---------- Data records ----------

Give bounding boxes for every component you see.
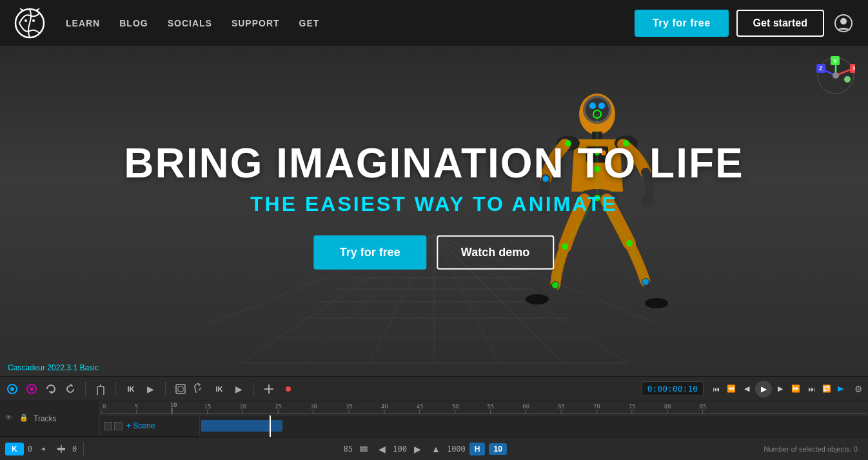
tl-nav-next[interactable]: ▶ — [411, 442, 425, 456]
svg-text:15: 15 — [204, 403, 212, 410]
tl-icon-loop[interactable] — [44, 382, 58, 396]
track-row: + Scene — [100, 415, 200, 437]
val5: 1000 — [447, 445, 466, 454]
scene-label[interactable]: + Scene — [126, 421, 155, 430]
hero-watch-demo-button[interactable]: Watch demo — [437, 235, 554, 270]
selected-objects-label: Number of selected objects: 0 — [764, 445, 863, 453]
scene-checkboxes — [104, 422, 123, 430]
svg-point-3 — [25, 19, 27, 22]
svg-text:35: 35 — [346, 403, 353, 410]
timeline: IK ▶ IK ▶ 0:00:00:10 ⏮ ⏪ ◀ ▶ ▶ ⏩ ⏭ 🔁 — [0, 376, 868, 460]
prev-key-btn[interactable]: ⏪ — [724, 382, 738, 396]
gizmo: X Y Z — [816, 56, 855, 95]
tl-icon-refresh[interactable] — [63, 382, 77, 396]
k-button[interactable]: K — [5, 443, 24, 455]
timeline-bottom: K 0 ◂ 0 85 ◀ 100 ▶ ▲ 1000 H 10 Number of… — [0, 437, 868, 460]
navbar: LEARN BLOG SOCIALS SUPPORT GET Try for f… — [0, 0, 868, 46]
main-headline: BRING IMAGINATION TO LIFE — [124, 140, 744, 185]
prev-frame-btn[interactable]: ◀ — [740, 382, 754, 396]
tl-icon-pose[interactable] — [25, 382, 39, 396]
lock-icon[interactable]: 🔒 — [19, 414, 30, 424]
svg-text:65: 65 — [558, 403, 565, 410]
scene-row: + Scene — [100, 415, 868, 437]
nav-learn[interactable]: LEARN — [66, 18, 100, 28]
svg-rect-76 — [101, 401, 867, 415]
track-timeline — [200, 415, 868, 437]
hero-buttons: Try for free Watch demo — [124, 235, 744, 270]
tl-icon-dot[interactable] — [281, 382, 295, 396]
tl-icon-ik[interactable]: IK — [124, 382, 138, 396]
nav-support[interactable]: SUPPORT — [232, 18, 280, 28]
tl-nav-up[interactable]: ▲ — [429, 442, 443, 456]
svg-text:50: 50 — [452, 403, 459, 410]
nav-right: Try for free Get started — [635, 10, 855, 37]
sep-bottom — [83, 442, 84, 456]
ruler-area: 0 5 10 15 20 25 30 35 — [100, 401, 868, 437]
playhead — [270, 415, 271, 437]
svg-point-70 — [30, 387, 34, 391]
tl-icon-play-arrow2[interactable]: ▶ — [232, 382, 246, 396]
try-free-button[interactable]: Try for free — [635, 10, 729, 37]
svg-text:30: 30 — [310, 403, 317, 410]
svg-text:Z: Z — [819, 65, 823, 72]
tl-bottom-icon1[interactable]: ◂ — [36, 442, 50, 456]
hero-try-free-button[interactable]: Try for free — [314, 235, 426, 270]
val4: 85 — [344, 445, 353, 454]
svg-rect-74 — [178, 386, 183, 392]
tl-nav-prev[interactable]: ◀ — [375, 442, 389, 456]
logo-area[interactable] — [13, 6, 46, 40]
svg-point-39 — [645, 298, 668, 308]
svg-text:60: 60 — [522, 403, 529, 410]
next-all-btn[interactable]: ⏭ — [804, 382, 818, 396]
timecode-display: 0:00:00:10 — [642, 381, 704, 396]
separator4 — [253, 382, 254, 396]
get-started-button[interactable]: Get started — [736, 10, 824, 37]
scene-check2[interactable] — [114, 422, 123, 430]
settings-icon[interactable]: ⚙ — [854, 384, 863, 394]
svg-text:25: 25 — [275, 403, 282, 410]
timeline-toolbar: IK ▶ IK ▶ 0:00:00:10 ⏮ ⏪ ◀ ▶ ▶ ⏩ ⏭ 🔁 — [0, 377, 868, 401]
ruler: 0 5 10 15 20 25 30 35 — [100, 401, 868, 415]
tl-icon-move[interactable] — [262, 382, 276, 396]
tl-icon-key1[interactable] — [94, 382, 108, 396]
tl-icon-play-arrow[interactable]: ▶ — [143, 382, 157, 396]
play-button[interactable]: ▶ — [755, 381, 772, 397]
svg-text:85: 85 — [700, 403, 707, 410]
svg-point-66 — [844, 76, 851, 83]
svg-text:X: X — [853, 65, 855, 72]
record-btn[interactable] — [835, 382, 849, 396]
tl-icon-ik2[interactable]: IK — [212, 382, 226, 396]
user-icon — [834, 14, 853, 32]
prev-all-btn[interactable]: ⏮ — [709, 382, 723, 396]
svg-point-68 — [10, 387, 14, 391]
svg-text:55: 55 — [487, 403, 494, 410]
next-key-btn[interactable]: ⏩ — [789, 382, 803, 396]
nav-socials[interactable]: SOCIALS — [168, 18, 212, 28]
user-icon-button[interactable] — [832, 12, 855, 35]
svg-point-65 — [833, 72, 839, 79]
svg-point-75 — [286, 386, 291, 392]
separator3 — [165, 382, 166, 396]
next-frame-btn[interactable]: ▶ — [773, 382, 787, 396]
tl-bottom-icon2[interactable] — [54, 442, 68, 456]
svg-rect-71 — [97, 386, 104, 395]
svg-text:80: 80 — [664, 403, 671, 410]
eye-icon[interactable]: 👁 — [5, 414, 15, 424]
svg-text:5: 5 — [135, 403, 138, 410]
tl-icon-magnet[interactable] — [5, 382, 19, 396]
tl-icon-frame[interactable] — [173, 382, 188, 396]
svg-point-4 — [32, 19, 35, 22]
h-button[interactable]: H — [469, 443, 486, 455]
tl-icon-link[interactable] — [193, 382, 207, 396]
nav-blog[interactable]: BLOG — [119, 18, 148, 28]
svg-point-38 — [526, 294, 549, 305]
loop-btn[interactable]: 🔁 — [820, 382, 834, 396]
tl-bottom-list[interactable] — [357, 442, 371, 456]
svg-point-27 — [598, 103, 605, 109]
val2: 0 — [72, 445, 77, 454]
nav-get[interactable]: GET — [299, 18, 320, 28]
scene-check1[interactable] — [104, 422, 112, 430]
logo-icon — [13, 6, 46, 40]
val3: 100 — [393, 445, 407, 454]
separator2 — [115, 382, 116, 396]
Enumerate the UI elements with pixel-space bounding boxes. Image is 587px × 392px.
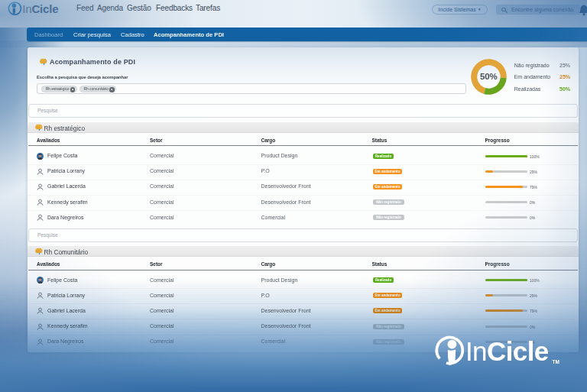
svg-text:InCicle: InCicle <box>22 2 58 15</box>
svg-text:TM: TM <box>553 359 559 364</box>
svg-text:InCicle: InCicle <box>465 336 549 366</box>
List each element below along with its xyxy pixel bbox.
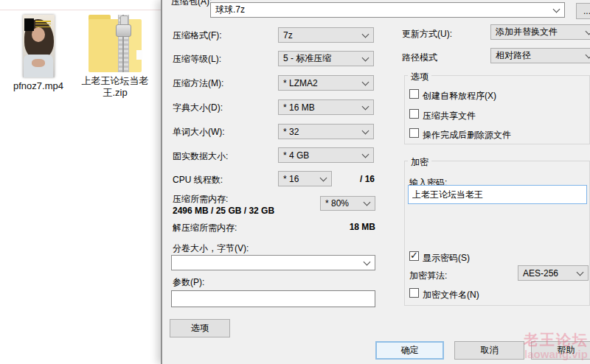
level-label: 压缩等级(L):	[173, 53, 221, 66]
chevron-down-icon	[362, 150, 369, 158]
options-group-title: 选项	[408, 71, 431, 83]
chevron-down-icon	[362, 54, 369, 61]
cpu-threads-max: / 16	[360, 174, 375, 184]
encrypt-filenames-checkbox-label[interactable]: 加密文件名(N)	[423, 289, 479, 301]
memory-compress-detail: 2496 MB / 25 GB / 32 GB	[173, 206, 274, 216]
encryption-method-value: AES-256	[523, 268, 558, 279]
format-label: 压缩格式(F):	[173, 29, 222, 42]
cancel-button[interactable]: 取消	[454, 341, 524, 360]
chevron-down-icon	[362, 30, 369, 38]
archive-name-value: 球球.7z	[215, 4, 245, 16]
solid-size-dropdown[interactable]: * 4 GB	[278, 147, 374, 163]
memory-decompress-label: 解压缩所需内存:	[173, 222, 237, 234]
format-value: 7z	[283, 30, 293, 41]
ok-button[interactable]: 确定	[375, 341, 444, 360]
screen: pfnoz7.mp4 上老王论坛当老王.zip 压缩包(A): 球球.7z ..…	[0, 0, 590, 364]
chevron-down-icon	[586, 27, 590, 35]
encryption-method-label: 加密算法:	[409, 270, 447, 282]
show-password-checkbox[interactable]	[409, 251, 419, 261]
volume-size-label: 分卷大小，字节(V):	[173, 242, 249, 255]
chevron-down-icon	[364, 199, 371, 206]
path-mode-label: 路径模式	[402, 52, 437, 64]
thumbnail-hands	[32, 59, 46, 67]
cpu-threads-value: * 16	[283, 174, 299, 184]
parameters-input[interactable]	[171, 290, 375, 307]
encryption-method-dropdown[interactable]: AES-256	[518, 265, 589, 281]
update-mode-value: 添加并替换文件	[496, 26, 558, 38]
file-name-line1: 上老王论坛当老	[82, 75, 149, 86]
chevron-down-icon	[362, 102, 369, 110]
cpu-threads-label: CPU 线程数:	[173, 174, 223, 186]
format-dropdown[interactable]: 7z	[278, 27, 374, 43]
delete-after-checkbox-label[interactable]: 操作完成后删除源文件	[423, 129, 511, 141]
chevron-down-icon	[362, 127, 369, 134]
file-name: pfnoz7.mp4	[9, 80, 68, 92]
thumbnail-caption-text	[35, 21, 51, 29]
chevron-down-icon	[553, 5, 560, 13]
show-password-checkbox-label[interactable]: 显示密码(S)	[423, 252, 470, 265]
parameters-label: 参数(P):	[173, 276, 204, 289]
file-explorer: pfnoz7.mp4 上老王论坛当老王.zip	[0, 0, 161, 364]
path-mode-dropdown[interactable]: 相对路径	[490, 48, 590, 63]
file-name: 上老王论坛当老王.zip	[81, 75, 149, 99]
options-button[interactable]: 选项	[170, 319, 230, 337]
file-item-zip[interactable]: 上老王论坛当老王.zip	[81, 15, 149, 99]
browse-button[interactable]: ...	[576, 3, 590, 19]
zip-file-icon	[88, 15, 142, 72]
sfx-checkbox-label[interactable]: 创建自释放程序(X)	[423, 90, 496, 102]
level-value: 5 - 标准压缩	[283, 52, 331, 65]
memory-compress-label: 压缩所需内存:	[173, 193, 228, 206]
word-size-value: * 32	[283, 127, 299, 137]
method-label: 压缩方法(M):	[173, 77, 223, 90]
encrypt-filenames-checkbox[interactable]	[409, 288, 419, 298]
dictionary-value: * 16 MB	[283, 102, 315, 113]
memory-decompress-value: 18 MB	[278, 222, 375, 232]
word-size-label: 单词大小(W):	[173, 126, 225, 139]
password-input[interactable]	[408, 185, 587, 204]
solid-size-value: * 4 GB	[283, 150, 309, 161]
thumbnail-caption-box	[24, 18, 34, 31]
delete-after-checkbox[interactable]	[409, 128, 419, 138]
volume-size-combobox[interactable]	[171, 255, 375, 270]
shared-files-checkbox[interactable]	[409, 109, 419, 119]
help-button[interactable]: 帮助	[531, 341, 590, 360]
update-mode-label: 更新方式(U):	[402, 28, 452, 41]
sfx-checkbox[interactable]	[409, 89, 419, 99]
add-to-archive-dialog: 压缩包(A): 球球.7z ... 压缩格式(F): 7z 压缩等级(L): 5…	[161, 0, 590, 364]
chevron-down-icon	[362, 78, 369, 85]
folder-body	[88, 19, 142, 72]
method-dropdown[interactable]: * LZMA2	[278, 75, 374, 91]
shared-files-checkbox-label[interactable]: 压缩共享文件	[423, 110, 476, 122]
chevron-down-icon	[577, 268, 584, 276]
update-mode-dropdown[interactable]: 添加并替换文件	[490, 24, 590, 40]
level-dropdown[interactable]: 5 - 标准压缩	[278, 51, 374, 66]
file-item-video[interactable]: pfnoz7.mp4	[9, 15, 68, 92]
archive-name-label: 压缩包(A):	[171, 0, 212, 8]
file-name-line2: 王.zip	[103, 87, 127, 98]
path-mode-value: 相对路径	[496, 49, 531, 62]
dictionary-dropdown[interactable]: * 16 MB	[278, 99, 374, 115]
zipper-slider	[116, 24, 131, 37]
encryption-group-title: 加密	[408, 156, 431, 169]
memory-percent-dropdown[interactable]: * 80%	[320, 196, 375, 211]
divider	[0, 10, 161, 10]
chevron-down-icon	[320, 174, 327, 181]
dictionary-label: 字典大小(D):	[173, 102, 223, 114]
archive-name-combobox[interactable]: 球球.7z	[210, 2, 565, 18]
chevron-down-icon	[364, 258, 371, 265]
method-value: * LZMA2	[283, 78, 318, 88]
chevron-down-icon	[586, 51, 590, 58]
memory-percent-value: * 80%	[325, 198, 349, 209]
cpu-threads-dropdown[interactable]: * 16	[278, 171, 332, 186]
folder-notch	[136, 50, 142, 60]
word-size-dropdown[interactable]: * 32	[278, 124, 374, 139]
solid-size-label: 固实数据大小:	[173, 150, 228, 163]
video-thumbnail	[23, 15, 55, 77]
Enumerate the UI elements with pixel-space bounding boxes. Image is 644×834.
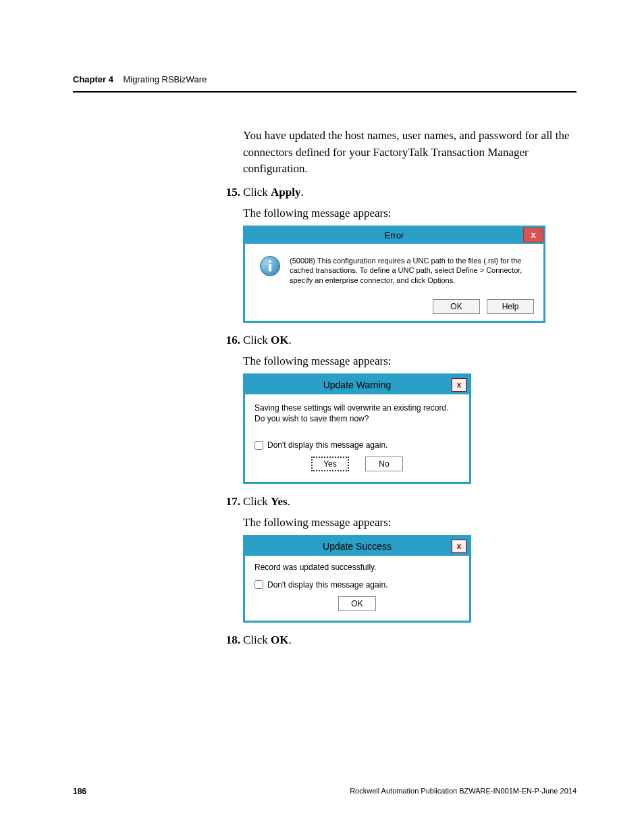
step-suffix: . <box>301 186 304 199</box>
step-number: 18. <box>217 632 240 649</box>
step-suffix: . <box>288 495 290 508</box>
chapter-number: Chapter 4 <box>73 74 113 84</box>
no-button[interactable]: No <box>365 457 403 471</box>
step-18: 18. Click OK. <box>243 632 574 649</box>
step-number: 17. <box>217 494 240 511</box>
info-icon <box>260 256 280 276</box>
step-text: Click <box>243 633 271 646</box>
dont-display-checkbox[interactable] <box>254 580 263 589</box>
close-button[interactable]: x <box>452 540 466 553</box>
dialog-titlebar: Update Warning x <box>245 375 469 394</box>
step-number: 15. <box>217 184 240 201</box>
close-icon: x <box>531 230 535 240</box>
intro-paragraph: You have updated the host names, user na… <box>243 128 574 178</box>
close-button[interactable]: x <box>523 228 543 242</box>
publication-info: Rockwell Automation Publication BZWARE-I… <box>350 787 576 796</box>
page-header: Chapter 4 Migrating RSBizWare <box>73 74 576 93</box>
step-action: OK <box>271 633 288 646</box>
error-dialog: Error x (50008) This configuration requi… <box>243 226 545 323</box>
yes-label: Yes <box>323 459 337 469</box>
chapter-title: Migrating RSBizWare <box>123 74 207 84</box>
ok-label: OK <box>450 302 462 311</box>
step-17: 17. Click Yes. <box>243 494 574 511</box>
step-text: Click <box>243 334 271 346</box>
help-button[interactable]: Help <box>487 299 534 314</box>
step-text: Click <box>243 495 271 508</box>
update-success-dialog: Update Success x Record was updated succ… <box>243 535 471 623</box>
step-action: Apply <box>271 186 300 199</box>
dialog-message: Saving these settings will overwrite an … <box>254 402 460 424</box>
dialog-message: Record was updated successfully. <box>254 563 460 572</box>
page-number: 186 <box>73 787 86 796</box>
step-17-follow: The following message appears: <box>243 516 574 529</box>
help-label: Help <box>502 302 519 311</box>
step-action: OK <box>271 334 288 346</box>
dont-display-checkbox[interactable] <box>254 441 263 450</box>
update-warning-dialog: Update Warning x Saving these settings w… <box>243 373 471 484</box>
dialog-message: (50008) This configuration requires a UN… <box>290 256 533 286</box>
dialog-title: Update Warning <box>323 380 392 390</box>
step-text: Click <box>243 186 271 199</box>
step-15-follow: The following message appears: <box>243 207 574 220</box>
page-footer: 186 Rockwell Automation Publication BZWA… <box>73 787 576 796</box>
step-suffix: . <box>289 334 292 346</box>
dont-display-label: Don't display this message again. <box>267 580 387 590</box>
dialog-title: Error <box>385 230 404 240</box>
ok-button[interactable]: OK <box>433 299 480 314</box>
step-number: 16. <box>217 332 240 349</box>
step-15: 15. Click Apply. <box>243 184 574 201</box>
dont-display-label: Don't display this message again. <box>267 440 387 450</box>
ok-button[interactable]: OK <box>338 596 376 611</box>
close-icon: x <box>457 542 462 551</box>
dont-display-row: Don't display this message again. <box>254 580 460 590</box>
dont-display-row: Don't display this message again. <box>254 440 460 450</box>
close-icon: x <box>457 380 462 390</box>
ok-label: OK <box>351 599 363 608</box>
step-action: Yes <box>271 495 288 508</box>
dialog-titlebar: Update Success x <box>245 537 469 556</box>
no-label: No <box>379 459 389 469</box>
step-16: 16. Click OK. <box>243 332 574 349</box>
step-suffix: . <box>289 633 292 646</box>
dialog-title: Update Success <box>323 541 392 552</box>
close-button[interactable]: x <box>452 378 466 392</box>
dialog-titlebar: Error x <box>245 228 543 244</box>
yes-button[interactable]: Yes <box>311 457 349 471</box>
step-16-follow: The following message appears: <box>243 355 574 368</box>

----------

(Exercise objective)
Read through the entries and copy every line that includes "SOCIALS".

(Solution to this task)
navbar: LEARN BLOG SOCIALS SUPPORT GET Try for f… — [0, 0, 868, 46]
nav-socials[interactable]: SOCIALS — [168, 18, 212, 28]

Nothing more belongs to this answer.